刘尚希 ▏公共风险是改革的原动力
中国财政改革走过了40年,在改革开放的历史坐标中,呈现出浓墨重彩的改革画卷。那么,是什么在推动中国财政改革呢?其深层逻辑是什么?
我们发现,从过去到现在,根本上归结为一点,即公共风险的变化。这与人们日常生活的逻辑是一致的,只有当遇到明显的风险威胁时,人们才会改变自身行为方式。财政改革往往不是在先见之明的制度设计基础上进行的,而是在公共风险暴露与加剧时,不得不做出的选择。与先有制度设计再有改革实施的制度主义路径不同,我国的财政改革带有行为主义特征,依据现实中的风险类型、风险程度而改革。改革开放之所以取得巨大成功,就在于我们找到了一条适合国情的独特发展道路,而财政改革之所以在国家改革开放与发展中发挥了基础性和突破性的作用,就在于比较准确地把握了公共风险的变化,从而适时地牵引和支撑了国家的改革开放与发展。
公共风险是财政改革的原动力。从历史上看,制度变迁无一不是公共风险与危机推动的结果,而制度变迁的突破口常常是在财政。无论是经济改革,还是全面改革,都是如此。这从我国历史上的历次变法中也不难看出这一点。改革开放以来,我国财政改革实质上都是遵循公共风险变化的逻辑而推进的,其变化的脉络是从“家贫国穷”的风险到“机会不均”的风险,再到全球公共风险,这也是我国主要公共风险的昨天、今天和明天。具体表现如下:
“家贫国穷”的风险逼出了让利放权。在改革开放初期,缺食少衣是最大的公共风险,吃不饱饭、经济低效、发展缓慢。在这种背景下,财政的使命就是贯彻物质利益原则,放权让利,调动一切积极因素搞经济建设,这时期的财政是以经济建设为中心的“建设财政”和“公共财政”,追求效率与增长,努力做大蛋糕。
“机会不均”的公共风险推动权利和权力的治理。时间进入到21 世纪初期,“家贫国穷”的公共风险已经基本消除了,中国成为世界第二大经济体,成为中上等收入国家,绝大多数家庭摆脱了贫困,国家综合实力、财政实力大大增强。但新的公共风险又愈益凸显出来,权利与权力的关系亟待调整,各类主体之间的权利也迫切需要界定和规范,各类经济社会主体“机会不均”的问题日益突出。这就必须针对权利和权力实行国家治理改革,完善国家治理体系,提升国家治理能力,实现国家治理现代化。在新的历史条件下,财政也从“公共财政”转向了“现代财政”,将通过治理改革建立现代财政制度。这也意味着财政改革从“放权”“分权”走向“治权”。
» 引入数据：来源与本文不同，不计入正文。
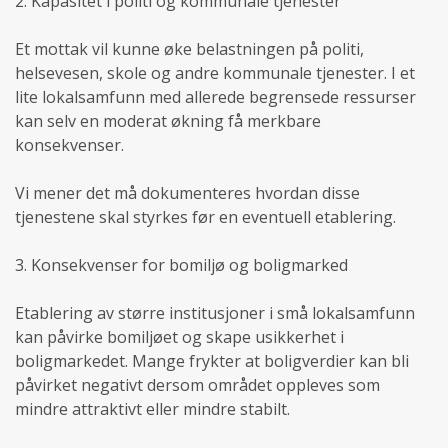
2. Kapasitet i politi og kommunale tjenester
Et mottak vil kunne øke belastningen på politi,
helsevesen, skole og andre kommunale tjenester. I et
lite lokalsamfunn med allerede begrensede ressurser
kan selv en moderat økning få merkbare
konsekvenser.
Vi mener det må dokumenteres hvordan disse
tjenestene skal styrkes før en eventuell etablering.
3. Konsekvenser for bomiljø og boligmarked
Etablering av større institusjoner i små lokalsamfunn
kan påvirke bomiljøet og skape usikkerhet i
boligmarkedet. Mange frykter at boligverdier kan bli
påvirket negativt dersom området oppleves som
mindre attraktivt eller mindre stabilt.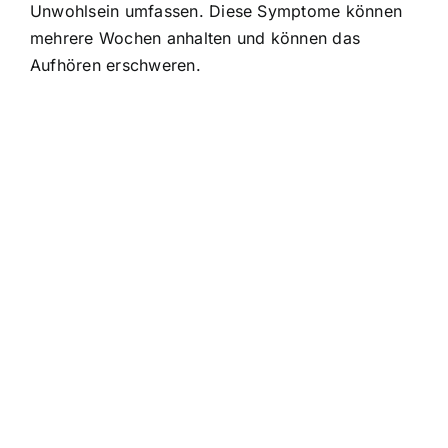
Unwohlsein umfassen. Diese Symptome können
mehrere Wochen anhalten und können das
Aufhören erschweren.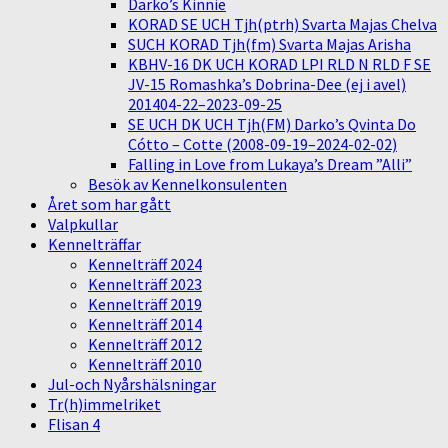
Darko’s Kinnie
KORAD SE UCH Tjh(ptrh) Svarta Majas Chelva
SUCH KORAD Tjh(fm) Svarta Majas Arisha
KBHV-16 DK UCH KORAD LPI RLD N RLD F SE
JV-15 Romashka’s Dobrina-Dee (ej i avel)
201404-22–2023-09-25
SE UCH DK UCH Tjh(FM) Darko’s Qvinta Do
Cótto – Cotte (2008-09-19–2024-02-02)
Falling in Love from Lukaya’s Dream ”Alli”
Besök av Kennelkonsulenten
Året som har gått
Valpkullar
Kennelträffar
Kennelträff 2024
Kennelträff 2023
Kennelträff 2019
Kennelträff 2014
Kennelträff 2012
Kennelträff 2010
Jul-och Nyårshälsningar
Tr(h)immelriket
Flisan 4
这个过程是叠加的、继起的,也是渐进的。
风险全球化凸显大国财政作用。中国改革开放的 40 年,伴随着经济、金融全球化的快速推进。在这个时期,各种风险也在迅速全球化,全球公共风险加速形成。地缘政治风险、经济金融危机、气候环境危机以及恐怖主义、贸易战、民粹主义、民族主义等全球公共风险日益凸现,威胁到地球村的所有成员。全球公共风险要求我国财政要发挥大国财政职能。
总之,中国财政改革的逻辑本质上是公共风险逻辑。公共风险涵盖了所有公共性问题在不确定性状态下变化的一种归属,公共性问题都可能演变为公共风险,成为财政改革的原动力并衍生到经济社会的各个方面。在改革开放40 年的不同阶段,以公共风险为导向的财政改革经历了放权、分权和治权三个阶段,也是财政改革的三种形态,成为计划经济体制、市场化改革、国家治理改革的突破口和先行军,牵引整个改革,又为整个改革提供支撑。财政改革与对外开放相互推动,参与全球治理的大国财政职能凸显,防范全球公共风险成为新时代财政改革的主题。